**Problem to work on**
Can you pull out each line of the data below that includes the word "name"?

--- Dataset records Enclosed Below ---

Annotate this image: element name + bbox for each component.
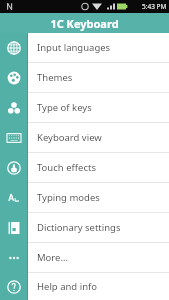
staticText: 1C Keyboard (50, 16, 119, 31)
button[interactable]: Help and info (0, 273, 169, 300)
other: Keyboard view (7, 131, 21, 145)
button[interactable]: More (0, 243, 169, 273)
staticText: More... (37, 251, 69, 264)
button[interactable]: Keyboard view (0, 123, 169, 153)
other: Touch effects (7, 161, 21, 175)
other: Dictionary settings (7, 221, 21, 235)
button[interactable]: Touch effects (0, 153, 169, 183)
button[interactable]: Typing modes (0, 183, 169, 213)
staticText: Type of keys (37, 101, 92, 114)
other: More (7, 251, 21, 265)
other: Help and info (7, 280, 21, 294)
button[interactable]: Input languages (0, 33, 169, 63)
staticText: Typing modes (37, 191, 100, 204)
button[interactable]: Dictionary settings (0, 213, 169, 243)
staticText: Themes (37, 71, 73, 84)
other: Themes (7, 71, 21, 85)
staticText: Dictionary settings (37, 221, 121, 234)
staticText: Help and info (37, 280, 98, 293)
other: Typing modes (7, 191, 21, 205)
other: Input languages (7, 41, 21, 55)
other: Type of keys (7, 101, 21, 115)
staticText: 5:43 PM (142, 2, 167, 11)
staticText: Keyboard view (37, 131, 102, 144)
button[interactable]: Type of keys (0, 93, 169, 123)
button[interactable]: Themes (0, 63, 169, 93)
staticText: Touch effects (37, 161, 96, 174)
staticText: Input languages (37, 41, 111, 54)
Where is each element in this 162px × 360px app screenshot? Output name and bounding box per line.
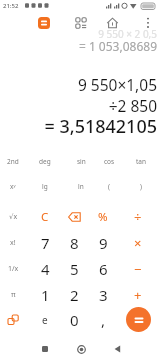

--- End of Enclosed Dataset records ---

**Solution for this problem**
Annotate this image: element name + bbox for each component.
Where is each element in this 162px × 360px app screenshot? Output name and bounding box per line.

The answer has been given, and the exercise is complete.